第4章 銘名と開花
八百万信仰。
それはこの国古来より一部の宗教において信じられている思想だ。
そして、その思想は主に自然崇拝からなる数々の現象を指している。
――曰く、この世すべてのモノには神が宿るという考え方。
そしてそれは動植物、水浴、排泄物、怨霊死霊といった概念的なものに至るまで……だ。
その信仰は根深く、血液の如く広がっている。
だが、その一片を知っていたとしても……大半の人間が識らない存在がこの世には在る。
黄昏刻を引き連れ歩き、影ながら人を喰らい、呪いを撒き散らす悪鬼魍魎。
それが〝禍津者〟――。
「銘は碧円、名は疾風」
黄昏色の空間に、落ちるような詠唱が響き渡る。
「今、汝の力を此処に解放せん」
喪服のような漆黒のスーツに身を包んだ男、目黒龍臣はただ独り、黄昏刻の中を駆けていた。
目の前に立ち塞がる禍津者は斬り捨て、何処かで悲鳴が響けばその場所へ颯爽と駆けつける。

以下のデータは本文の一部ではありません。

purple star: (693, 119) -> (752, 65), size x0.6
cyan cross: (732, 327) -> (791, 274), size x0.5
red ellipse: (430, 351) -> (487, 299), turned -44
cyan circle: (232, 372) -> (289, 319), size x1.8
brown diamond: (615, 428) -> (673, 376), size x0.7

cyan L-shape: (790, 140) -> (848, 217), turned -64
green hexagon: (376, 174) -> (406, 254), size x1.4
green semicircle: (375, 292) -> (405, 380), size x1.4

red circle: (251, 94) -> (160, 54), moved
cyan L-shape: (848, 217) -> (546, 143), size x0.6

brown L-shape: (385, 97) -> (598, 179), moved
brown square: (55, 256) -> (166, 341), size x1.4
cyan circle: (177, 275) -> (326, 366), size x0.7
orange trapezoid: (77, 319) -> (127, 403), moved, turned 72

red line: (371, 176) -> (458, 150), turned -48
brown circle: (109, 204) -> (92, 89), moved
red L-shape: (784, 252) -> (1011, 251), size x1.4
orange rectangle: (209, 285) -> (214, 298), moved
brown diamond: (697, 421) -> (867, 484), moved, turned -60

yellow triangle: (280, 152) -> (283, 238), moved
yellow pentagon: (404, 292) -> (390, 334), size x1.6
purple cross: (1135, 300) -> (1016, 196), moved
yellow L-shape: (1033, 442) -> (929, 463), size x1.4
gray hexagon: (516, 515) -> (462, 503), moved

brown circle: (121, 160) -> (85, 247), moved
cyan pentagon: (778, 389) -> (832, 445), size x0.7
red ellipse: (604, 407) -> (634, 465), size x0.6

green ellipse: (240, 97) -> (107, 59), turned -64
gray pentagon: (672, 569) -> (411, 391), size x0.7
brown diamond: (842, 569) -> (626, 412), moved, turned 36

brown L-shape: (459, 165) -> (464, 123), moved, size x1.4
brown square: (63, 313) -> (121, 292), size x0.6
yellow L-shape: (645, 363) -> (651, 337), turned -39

それが教師とは違う退禍師としての顔を持つ目黒のもう一つの姿だった。
「そろそろ時間か……」
そう呟いた直後のことだった。
パキン……ッ、
薄氷が割れた時のような、繊細な音が頭上から鳴り響く。
そして視線を上へと向ければ、氷片のような黄昏色の欠片が降り注ぎ、東の空には朝日が昇り始めていた。白む空を、太陽を見据える瞳を細め、微かに息を吐く。
(見つからなかった、か……)
抜き身の刃を鞘へと収めると、地面に微かに残ったままの黄昏色の残穢を睨みつける。
俺には――退禍師としての誇りはない。
それは、生徒達にも薄々伝わっていることだろう。
今の俺は、ただ一介の亡霊に過ぎない。
黄昏刻の世界に捕らわれた亡霊。
(禍津者をただ葬り去るだけ……)
それを空しいと感じたことは、ある。
だがそれでも、殺すことを辞めることはできない。
何故ならまだ、目的を達していないのだから……。
「嗚呼、クソ……。何処にいるんだ」
呻くような、嘆くような、どちらにも取れない呟きが零れ落ちる。
手元の疾風を見下ろし、歯噛みする毎日。
それは誰にも、学園長ですら知り得ない反面だった。
「六時前……か」
チラリと時計を一瞥する。
このまま職員寮へと帰れば、充分寝る時間は取れるだろう。
だが、胸の内を抉るようなザワザワとした感情が寝ることを赦さない。
だから、いつもそのままの足で、学園の裏庭へと向かう。
人が来ることが少なく、特に早朝であれば誰もいないため、鍛錬をこなすには都合のいい場所――の筈だった。
「ん……?」
思わず、声がもれる。
それも当然だった。普段なら人っ子一人いない筈の時間に、一人の生徒が立っていたのだから。しかも……、
「……日暮。どうしてこんな時間に此処にいる」
自分の受け持つクラスの生徒であれば尚更だった。
「まだ寝てる時間じゃねぇのか? それに今日は休日だと言った筈だろう。わざわざ学園に来ることなんかねぇだろう」
「……。おはようございます、目黒先生」
「……っ」
此方を振り返った生徒の手には、一対の刀が在った。
加えて目の下にはクマが見える――寝ていないのは、一目瞭然だった。
「日暮。もしかしてお前……」
「目黒先生。すみません……」
その生徒は、力ない声と言葉で俺の言葉を遮ってきた。